SVM Kernels Explained: How to Tackle Nonlinear Data in Machine Learning

Have you ever considered how your phone can recognize handwritten text and convert it into regular computer text? Or how your email can separate messages automatically into spam and non-spam categories?

Both of these examples work based on classification tasks, as does the facial recognition feature on your phone.

When building a classification algorithm, real-world data often has a non-linear relationship. And many machine learning classification algorithms struggle with non-linear algorithms. But in this article, we’ll be looking at how Support Vector Machine (SVM) kernel functions can help to solve this problem. We’ll go in-depth into a Python implementation of non-linear classification and SVM kernel functions.

Prerequisites

Overview of the Support Vector Machine (SVM) Technique

Support Vector Machine (SVM) is a supervised learning algorithm. It uses a hyperplane that divides features inside a feature space into distinct categories. It’s effective for both classification and regression applications.

By identifying the optimal dividing line or plane that will serve as the decision boundary, SVM seeks to maximize the margin between the various target variables. It’s primarily utilized in classification tasks and is very helpful in ignoring outliers. It categorizes the data points of the features in the dataset into distinct outputs or classes.

SVM seeks to achieve the optimal maximum margin and an ideal or near-perfect separation. There are various applications for SVM, such as image classification, face detection, text classification, image classification, and bioinformatics. SVM is also efficient in linear and non-linear classification problems.

Importance of Kernel methods in SVM

Nonlinear classification is a sort of classification that involves categorizing features that have non-linear, curved, or complex decision boundaries.
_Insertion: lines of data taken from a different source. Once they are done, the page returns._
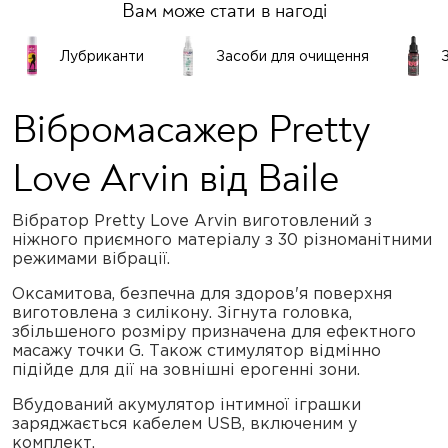
Вам може стати в нагоді
Лубриканти
Засоби для очищення
Вібромасажер Pretty
Love Arvin від Baile
Вібратор Pretty Love Arvin виготовлений з
ніжного приємного матеріалу з 30 різноманітними
режимами вібрації.
Оксамитова, безпечна для здоров'я поверхня
виготовлена з силікону. Зігнута головка,
збільшеного розміру призначена для ефектного
масажу точки G. Також стимулятор відмінно
підійде для дії на зовнішні ерогенні зони.
Вбудований акумулятор інтимної іграшки
заряджається кабелем USB, включеним у
комплект.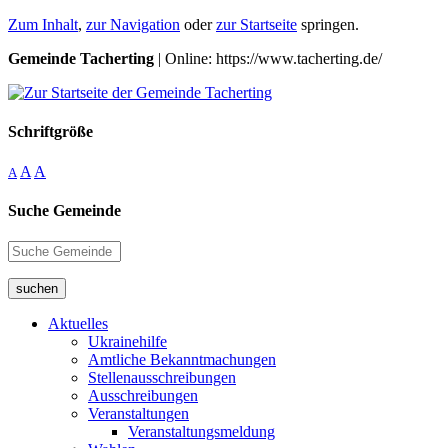
Zum Inhalt
,
zur Navigation
oder
zur Startseite
springen.
Gemeinde Tacherting
| Online: https://www.tacherting.de/
Schriftgröße
A
A
A
Suche Gemeinde
suchen
Aktuelles
Ukrainehilfe
Amtliche Bekanntmachungen
Stellenausschreibungen
Ausschreibungen
Veranstaltungen
Veranstaltungsmeldung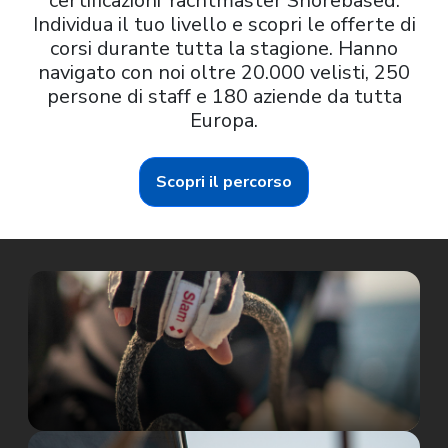
certificazioni Yachtmaster Shorebased.
Individua il tuo livello e scopri le offerte di
corsi durante tutta la stagione. Hanno
navigato con noi oltre 20.000 velisti, 250
persone di staff e 180 aziende da tutta
Europa.
Scopri il percorso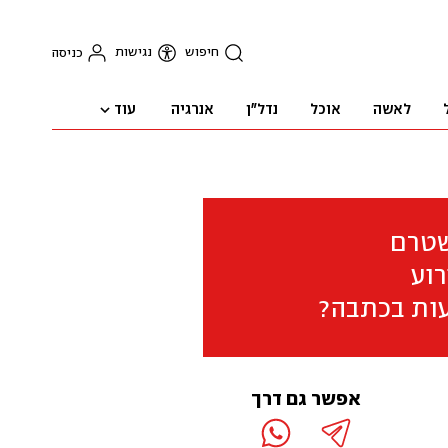
חיפוש
נגישות
כניסה
עוד
לאשה
אוכל
נדל"ן
אנרגיה
שטרם
וע
ות בכתבה?
אפשר גם דרך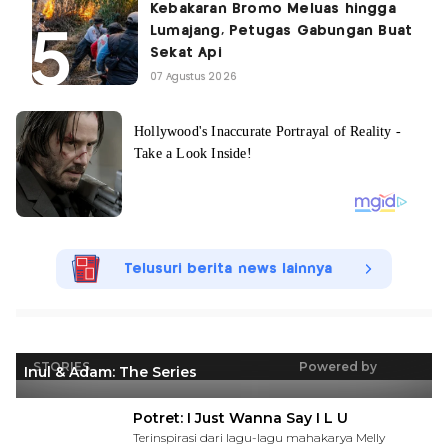
Kebakaran Bromo Meluas hingga
Lumajang, Petugas Gabungan Buat
Sekat Api
07 Agustus 2026
Telusuri berita news lainnya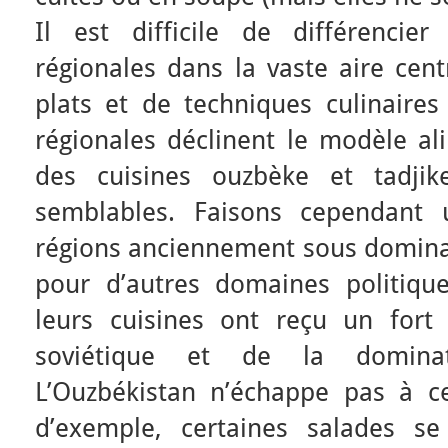
Il est difficile de différencier
régionales dans la vaste aire cent
plats et de techniques culinaires
régionales déclinent le modèle ali
des cuisines ouzbèke et tadji
semblables. Faisons cependant u
régions anciennement sous domina
pour d’autres domaines politiques
leurs cuisines ont reçu un fort
soviétique et de la dominati
L’Ouzbékistan n’échappe pas à cet
d’exemple, certaines salades se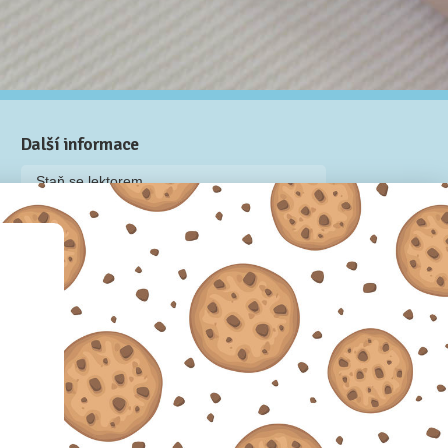
Další informace
Staň se lektorem
Video: Jak připravit kurz na Naučmese
Často kladené dotazy
Dárkové poukazy
Podmínky užívání
Obchodní podmínky
Zásady používání cookie souborů
Pravidla ochrany osobních údajů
Decision boundaries are regions of space that separate two different classes.

In linear classification tasks, the region of space between the different classes such as if the email is spam or not can be easily separated with a straight line. But in non-linear relationships, it could have a circular, parabola, or a complex-shape decision boundary.
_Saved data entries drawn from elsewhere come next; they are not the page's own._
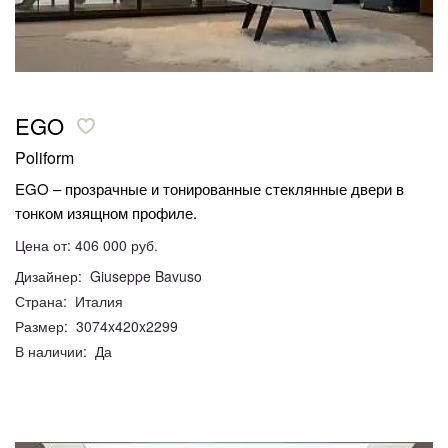
EGO
Poliform
EGO – прозрачные и тонированные стеклянные двери в
тонком изящном профиле.
Цена от: 406 000 руб.
Дизайнер: Giuseppe Bavuso
Страна: Италия
Размер: 3074x420x2299
В наличии: Да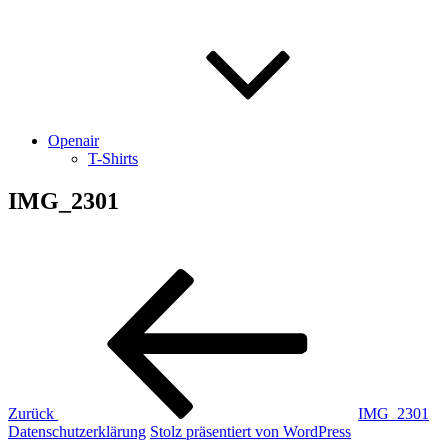
Openair
T-Shirts
IMG_2301
Beitragsnavigation
Vorheriger
Beitrag
Zurück
IMG_2301
Datenschutzerklärung
Stolz präsentiert von WordPress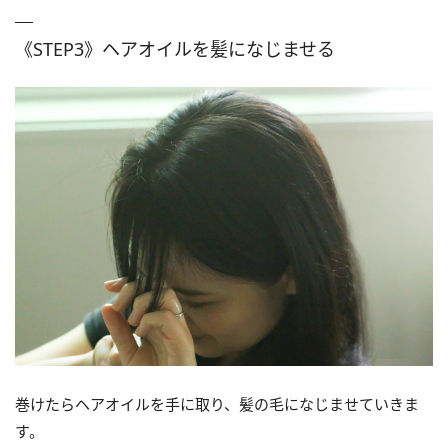
《STEP3》ヘアオイルを髪になじませる
巻けたらヘアオイルを手に取り、髪の毛になじませていきま
す。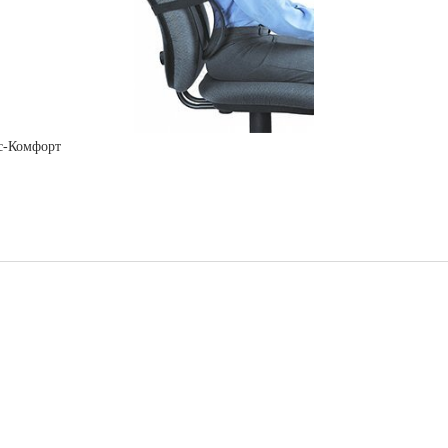
с-Комфорт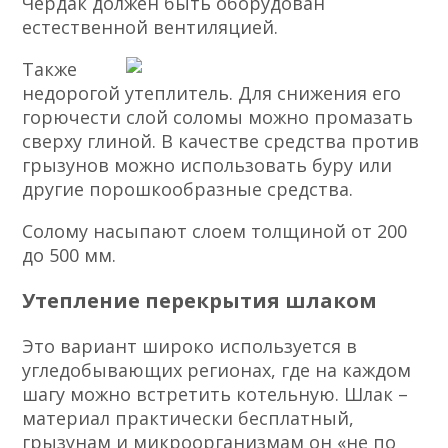
Чердак должен быть оборудован
естественной вентиляцией.
Также
недорогой утеплитель. Для снижения его
горючести слой соломы можно промазать
сверху глиной. В качестве средства против
грызунов можно использовать буру или
другие порошкообразные средства.
Солому насыпают слоем толщиной от 200
до 500 мм.
Утепление перекрытия шлаком
Это вариант широко используется в
угледобывающих регионах, где на каждом
шагу можно встретить котельную. Шлак –
материал практически бесплатный,
грызунам и микроорганизмам он «не по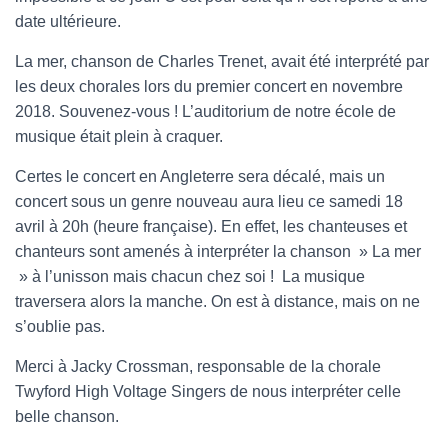
date ultérieure.
La mer, chanson de Charles Trenet, avait été interprété par
les deux chorales lors du premier concert en novembre
2018. Souvenez-vous ! L’auditorium de notre école de
musique était plein à craquer.
Certes le concert en Angleterre sera décalé, mais un
concert sous un genre nouveau aura lieu ce samedi 18
avril à 20h (heure française). En effet, les chanteuses et
chanteurs sont amenés à interpréter la chanson » La mer
» à l’unisson mais chacun chez soi ! La musique
traversera alors la manche. On est à distance, mais on ne
s’oublie pas.
Merci à Jacky Crossman, responsable de la chorale
Twyford High Voltage Singers de nous interpréter celle
belle chanson.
Non-linear classification tasks have patterns that cannot be discovered by linear models. This is because the features have a non-linear relationship with each other.

SVM as a linear classification algorithm isn’t efficient for a non-linear data. To handle this sort of data, it will require a kernel method, which is the core topic of this article.

A kernel method is a technique used in SVM to transform non-linear data into higher dimensions. For example, if the data has a complex decision boundary in a 2-Dimensional space (as I’ll explain further in the later part of this article), it can be transformed into a 3-Dimensional space. This allows efficient classification just with a linear plane.

The goal of the article is to teach you about SVM kernels and their application to non-linear classification tasks.

Fundamentals of SVM

Linear Classifiers and Margin Maximization

Linear classifiers are classification algorithms that make predictions by using a straight line of best fit as a decision boundary between two or more categories.

Marginal planes are used to determine the support vector in the classification task. Support vectors are the data points in the dataset that are used to separate the different target variable categories – they are data points very close to the decision boundary.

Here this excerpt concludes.